BENTONVILLE, Ark. — Walmart delivered a long-awaited same-store sales increase of 1.3% at its U.S. stores division in the third quarter and pointed to ongoing momentum for the holidays with comps guidance ranging from flat to up 2%.
The improved sales performance and favorable guidance offered some vindication for a company that had posted negative quarterly results for more than two years. Walmart spent much of this year repositioning its domestic business and was intent on demonstrating the return to its core strategy of offering everyday low prices on a broad assortment of merchandise would resonate with shoppers and produce sales growth even in a challenging economy.
The 1.3% comps increase exceeded the upper end of the company’s guidance range that called for a 1% increase and contributed to third-quarter earnings per share of 97 cents, which was two cents better than the prior year when earnings of 95 cents per share were inflated by a tax benefit of five cents per share.
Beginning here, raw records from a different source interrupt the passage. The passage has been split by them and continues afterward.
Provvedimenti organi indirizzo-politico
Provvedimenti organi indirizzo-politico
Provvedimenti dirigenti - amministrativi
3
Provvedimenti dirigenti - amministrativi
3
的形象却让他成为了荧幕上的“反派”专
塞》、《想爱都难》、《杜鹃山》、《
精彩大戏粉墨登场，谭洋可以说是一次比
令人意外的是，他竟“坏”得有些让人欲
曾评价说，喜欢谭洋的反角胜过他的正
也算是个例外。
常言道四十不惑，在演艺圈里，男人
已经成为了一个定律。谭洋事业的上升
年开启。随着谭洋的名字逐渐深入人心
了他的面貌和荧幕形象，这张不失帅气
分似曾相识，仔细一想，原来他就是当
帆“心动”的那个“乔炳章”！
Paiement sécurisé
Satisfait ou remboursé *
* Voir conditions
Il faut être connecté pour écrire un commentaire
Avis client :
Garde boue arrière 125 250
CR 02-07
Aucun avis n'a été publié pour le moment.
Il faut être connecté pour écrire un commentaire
Despite the improvement, the figure was a penny shy of analysts’ consensus estimate of 98 cents, but squarely within the company’s guidance range that called for EPS of 95 cents to $1.
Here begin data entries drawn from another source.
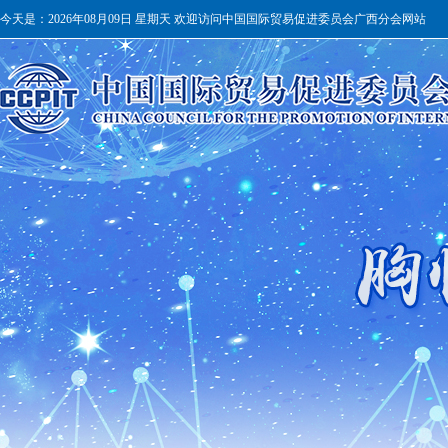
今天是：
2026年08月09日 星期天 欢迎访问中国国际贸易促进委员会广西分会网站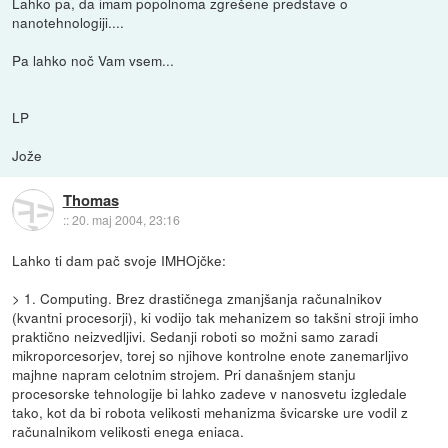
Lahko pa, da imam popolnoma zgrešene predstave o
nanotehnologiji....
Pa lahko noč Vam vsem...
LP
Jože
Thomas
::
20. maj 2004, 23:16
Lahko ti dam pač svoje IMHOjčke:
> 1. Computing. Brez drastičnega zmanjšanja računalnikov
(kvantni procesorji), ki vodijo tak mehanizem so takšni stroji imho
praktično neizvedljivi. Sedanji roboti so možni samo zaradi
mikroporcesorjev, torej so njihove kontrolne enote zanemarljivo
majhne napram celotnim strojem. Pri današnjem stanju
procesorske tehnologije bi lahko zadeve v nanosvetu izgledale
tako, kot da bi robota velikosti mehanizma švicarske ure vodil z
računalnikom velikosti enega eniaca.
Wal-Mart Stores president and CEO Mike Duke characterized the earnings growth as solid and said each of the company’s business segments — U.S. stores, international, Sam’s Club — is stronger today than it was a year ago.
“Both Walmart U.S. and Sam’s Club exceeded comp-sales guidance, and I’m pleased that the sales momentum positions us exceedingly well for the holidays,” Duke said. “We also are pleased with the growth in both sales and operating income for Walmart International.”
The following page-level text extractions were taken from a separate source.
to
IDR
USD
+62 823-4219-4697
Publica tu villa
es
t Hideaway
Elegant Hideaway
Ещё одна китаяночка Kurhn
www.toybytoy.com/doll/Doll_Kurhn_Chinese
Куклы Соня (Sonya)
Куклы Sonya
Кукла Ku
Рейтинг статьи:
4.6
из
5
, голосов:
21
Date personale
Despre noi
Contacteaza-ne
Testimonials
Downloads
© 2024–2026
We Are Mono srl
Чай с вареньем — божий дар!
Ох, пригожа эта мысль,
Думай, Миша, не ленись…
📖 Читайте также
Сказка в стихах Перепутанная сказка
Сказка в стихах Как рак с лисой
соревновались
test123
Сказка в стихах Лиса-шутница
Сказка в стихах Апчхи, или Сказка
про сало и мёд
Looking ahead, Walmart said it expects fourth-quarter earnings in a range of $1.42 to $1.48, which encompasses analysts’ consensus estimate of $1.45 per share. The third-quarter earnings miss and fourth-quarter guidance that bracketed analysts’ estimate underwhelmed the market and in early trading shares of Walmart, which had touched a new 52-week high of $59.40 the prior week, were down more than $1 from Monday’s closing price of $58.89.
Expectations have become elevated for Walmart in recent months as the company openly discussed improving momentum at various segments of its U.S. business, thanks to strategies put in place beginning in mid-2010 that were gaining traction.
“Three key elements drove the comp improvement in the third quarter,” said Bill Simon, Walmart U.S. president and CEO. “Our focus on expanded assortment, product innovation and local relevance improved merchandise offerings throughout the store and customers responded. Productivity initiatives improved in-stock levels, and we continue to drive price leadership in all our stores.”
While comps were up in the third quarter, the increase was driven by an increase in average transaction size as overall customer traffic was lower than the prior year. However, in a nod to the momentum the company said is building, it was noted that third-quarter customer traffic had improved when compared to the second quarter. Total sales at U.S. stores increased 2.7% to $63.8 billion.
One of the biggest bright spots for Walmart continues to be the Sam’s Club division where same store sales advanced 5.7% without the benefit of higher fuel prices. Sam’s Club sales increased 6.2% to $11.8 billion, excluding fuel.
“This is our seventh quarter of sequentially increasing comps, and we expect that sales momentum to remain strong,” Sam’s Club president and CEO Brian Cornell said.
The warehouse club division expects fourth-quarter comps, excluding fuel, to increase between 4% and 6%.